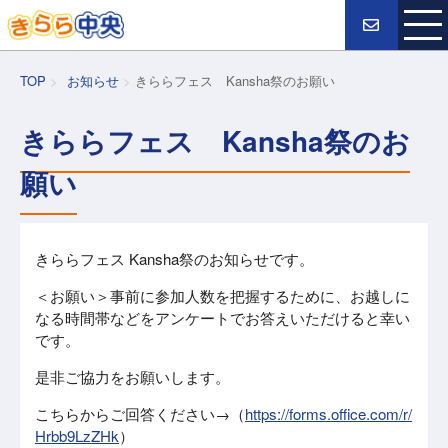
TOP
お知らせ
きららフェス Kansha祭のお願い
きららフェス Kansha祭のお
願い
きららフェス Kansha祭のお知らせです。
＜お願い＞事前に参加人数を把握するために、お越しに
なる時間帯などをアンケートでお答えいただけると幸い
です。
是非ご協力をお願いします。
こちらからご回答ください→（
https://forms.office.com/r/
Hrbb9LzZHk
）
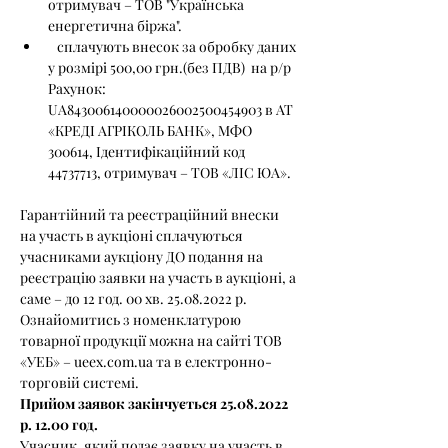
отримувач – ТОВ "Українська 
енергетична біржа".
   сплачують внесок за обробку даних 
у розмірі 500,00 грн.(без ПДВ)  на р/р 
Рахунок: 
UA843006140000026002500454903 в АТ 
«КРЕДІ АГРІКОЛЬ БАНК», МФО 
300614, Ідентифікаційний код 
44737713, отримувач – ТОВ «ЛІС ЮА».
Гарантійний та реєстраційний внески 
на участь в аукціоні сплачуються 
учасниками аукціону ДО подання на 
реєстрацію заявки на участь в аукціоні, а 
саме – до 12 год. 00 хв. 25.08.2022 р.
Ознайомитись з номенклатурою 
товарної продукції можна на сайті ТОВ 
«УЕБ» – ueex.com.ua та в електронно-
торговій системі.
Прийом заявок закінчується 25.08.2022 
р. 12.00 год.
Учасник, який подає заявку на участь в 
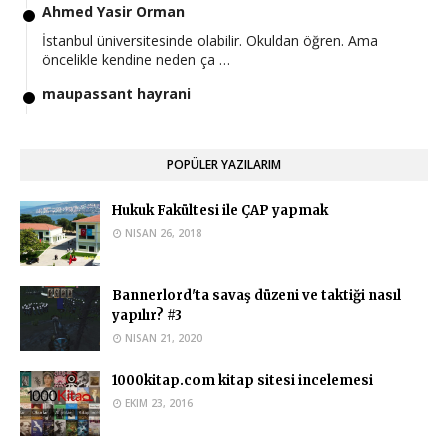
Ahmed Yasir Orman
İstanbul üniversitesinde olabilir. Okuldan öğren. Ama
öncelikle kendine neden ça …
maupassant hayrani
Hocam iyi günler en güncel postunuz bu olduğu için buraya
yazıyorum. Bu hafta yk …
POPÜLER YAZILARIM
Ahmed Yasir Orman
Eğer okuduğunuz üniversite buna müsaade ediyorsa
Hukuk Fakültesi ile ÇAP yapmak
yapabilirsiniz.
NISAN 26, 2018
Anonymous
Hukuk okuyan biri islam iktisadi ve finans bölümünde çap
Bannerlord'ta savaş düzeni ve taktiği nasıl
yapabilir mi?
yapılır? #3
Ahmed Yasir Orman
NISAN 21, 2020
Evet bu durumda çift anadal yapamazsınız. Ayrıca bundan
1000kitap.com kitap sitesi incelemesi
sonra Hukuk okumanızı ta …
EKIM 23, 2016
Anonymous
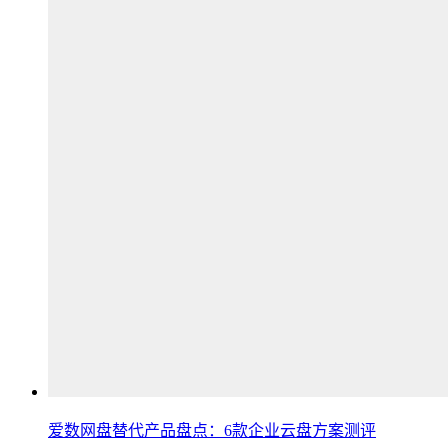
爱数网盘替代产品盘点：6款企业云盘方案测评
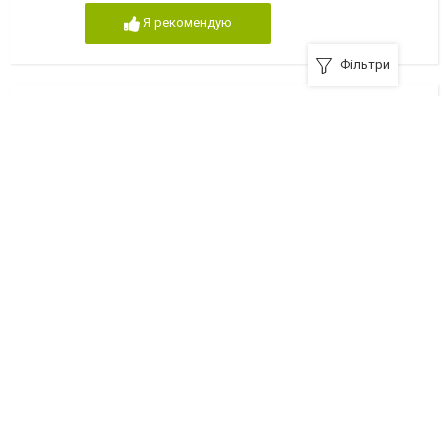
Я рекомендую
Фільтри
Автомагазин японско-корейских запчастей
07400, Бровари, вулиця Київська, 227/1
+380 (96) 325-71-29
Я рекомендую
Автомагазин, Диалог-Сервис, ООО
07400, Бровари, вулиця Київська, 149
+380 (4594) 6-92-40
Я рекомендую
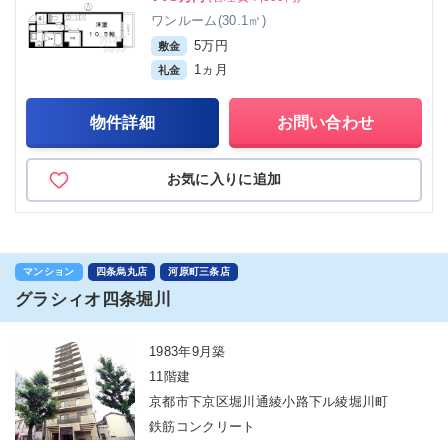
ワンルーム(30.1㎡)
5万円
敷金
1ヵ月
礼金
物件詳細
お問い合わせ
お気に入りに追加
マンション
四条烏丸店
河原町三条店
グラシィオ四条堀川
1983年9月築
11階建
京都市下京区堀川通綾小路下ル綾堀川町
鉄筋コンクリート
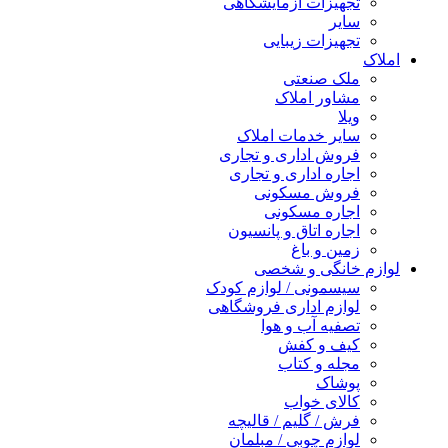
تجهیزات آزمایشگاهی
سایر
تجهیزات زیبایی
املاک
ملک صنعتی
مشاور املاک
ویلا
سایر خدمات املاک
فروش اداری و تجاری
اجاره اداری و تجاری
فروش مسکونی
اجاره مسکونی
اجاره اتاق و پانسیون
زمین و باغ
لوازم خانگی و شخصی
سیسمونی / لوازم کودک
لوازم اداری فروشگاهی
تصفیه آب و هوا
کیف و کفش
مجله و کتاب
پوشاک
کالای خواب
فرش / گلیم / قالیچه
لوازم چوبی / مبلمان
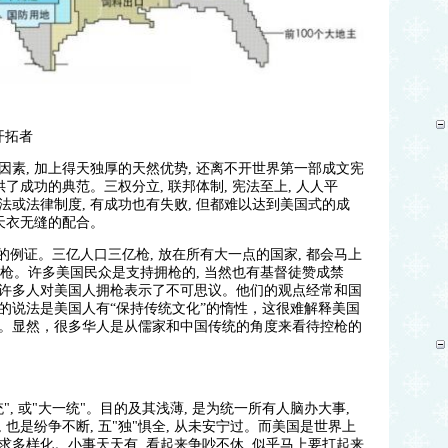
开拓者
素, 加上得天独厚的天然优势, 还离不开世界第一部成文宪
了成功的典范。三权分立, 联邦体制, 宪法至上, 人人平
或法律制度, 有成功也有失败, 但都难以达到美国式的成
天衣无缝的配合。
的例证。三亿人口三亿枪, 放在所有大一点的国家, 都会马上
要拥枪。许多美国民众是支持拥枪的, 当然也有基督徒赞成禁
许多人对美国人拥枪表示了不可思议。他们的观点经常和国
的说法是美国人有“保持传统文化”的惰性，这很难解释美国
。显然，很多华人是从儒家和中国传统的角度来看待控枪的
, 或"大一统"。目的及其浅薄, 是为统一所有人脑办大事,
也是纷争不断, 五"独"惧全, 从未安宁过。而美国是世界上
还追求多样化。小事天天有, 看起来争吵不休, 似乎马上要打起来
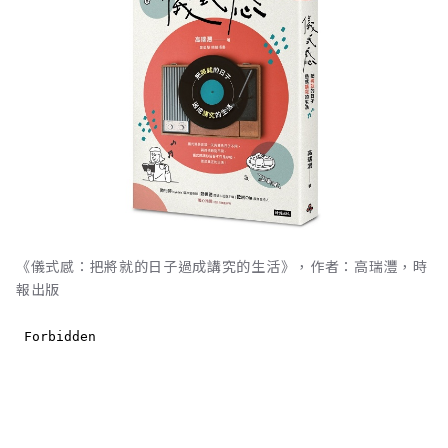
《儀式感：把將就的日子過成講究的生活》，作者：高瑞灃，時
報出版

**WHAT IS REQUIRED:**
Print verbatim every line above, apart from the pictures.

**ANSWER SECTION:**
TOP
お知らせ
きららフェス Kansha祭のお願い
きららフェス Kansha祭のお
願い
きららフェス Kansha祭のお知らせです。
＜お願い＞事前に参加人数を把握するために、お越しに
なる時間帯などをアンケートでお答えいただけると幸い
です。
是非ご協力をお願いします。
こちらからご回答ください→（
https://forms.office.com/r/
Hrbb9LzZHk
）
отримувач – ТОВ "Українська 
енергетична біржа".
   сплачують внесок за обробку даних 
у розмірі 500,00 грн.(без ПДВ)  на р/р 
Рахунок: 
UA843006140000026002500454903 в АТ 
«КРЕДІ АГРІКОЛЬ БАНК», МФО 
300614, Ідентифікаційний код 
44737713, отримувач – ТОВ «ЛІС ЮА».
Гарантійний та реєстраційний внески 
на участь в аукціоні сплачуються 
учасниками аукціону ДО подання на 
реєстрацію заявки на участь в аукціоні, а 
саме – до 12 год. 00 хв. 25.08.2022 р.
Ознайомитись з номенклатурою 
товарної продукції можна на сайті ТОВ 
«УЕБ» – ueex.com.ua та в електронно-
торговій системі.
Прийом заявок закінчується 25.08.2022 
р. 12.00 год.
Учасник, який подає заявку на участь в 
Ahmed Yasir Orman
İstanbul üniversitesinde olabilir. Okuldan öğren. Ama
öncelikle kendine neden ça …
maupassant hayrani
Hocam iyi günler en güncel postunuz bu olduğu için buraya
yazıyorum. Bu hafta yk …
POPÜLER YAZILARIM
Ahmed Yasir Orman
Eğer okuduğunuz üniversite buna müsaade ediyorsa
Hukuk Fakültesi ile ÇAP yapmak
yapabilirsiniz.
NISAN 26, 2018
Anonymous
Hukuk okuyan biri islam iktisadi ve finans bölümünde çap
Bannerlord'ta savaş düzeni ve taktiği nasıl
yapabilir mi?
yapılır? #3
Ahmed Yasir Orman
NISAN 21, 2020
Evet bu durumda çift anadal yapamazsınız. Ayrıca bundan
1000kitap.com kitap sitesi incelemesi
sonra Hukuk okumanızı ta …
EKIM 23, 2016
Anonymous
爱数网盘替代产品盘点：6款企业云盘方案测评
Я рекомендую
Фільтри
Автомагазин японско-корейских запчастей
07400, Бровари, вулиця Київська, 227/1
+380 (96) 325-71-29
Я рекомендую
Автомагазин, Диалог-Сервис, ООО
07400, Бровари, вулиця Київська, 149
+380 (4594) 6-92-40
Я рекомендую
ワンルーム(30.1㎡)
5万円
敷金
1ヵ月
礼金
物件詳細
お問い合わせ
お気に入りに追加
マンション
四条烏丸店
河原町三条店
グラシィオ四条堀川
1983年9月築
11階建
京都市下京区堀川通綾小路下ル綾堀川町
鉄筋コンクリート
تجهیزات آزمایشگاهی
سایر
تجهیزات زیبایی
املاک
ملک صنعتی
مشاور املاک
ویلا
سایر خدمات املاک
فروش اداری و تجاری
اجاره اداری و تجاری
فروش مسکونی
اجاره مسکونی
اجاره اتاق و پانسیون
زمین و باغ
لوازم خانگی و شخصی
سیسمونی / لوازم کودک
لوازم اداری فروشگاهی
تصفیه آب و هوا
کیف و کفش
مجله و کتاب
پوشاک
کالای خواب
فرش / گلیم / قالیچه
لوازم چوبی / مبلمان
开拓者
素, 加上得天独厚的天然优势, 还离不开世界第一部成文宪
了成功的典范。三权分立, 联邦体制, 宪法至上, 人人平
或法律制度, 有成功也有失败, 但都难以达到美国式的成
天衣无缝的配合。
的例证。三亿人口三亿枪, 放在所有大一点的国家, 都会马上
要拥枪。许多美国民众是支持拥枪的, 当然也有基督徒赞成禁
许多人对美国人拥枪表示了不可思议。他们的观点经常和国
的说法是美国人有“保持传统文化”的惰性，这很难解释美国
。显然，很多华人是从儒家和中国传统的角度来看待控枪的
, 或"大一统"。目的及其浅薄, 是为统一所有人脑办大事,
也是纷争不断, 五"独"惧全, 从未安宁过。而美国是世界上
还追求多样化。小事天天有, 看起来争吵不休, 似乎马上要打起来
《儀式感：把將就的日子過成講究的生活》，作者：高瑞灃，時
報出版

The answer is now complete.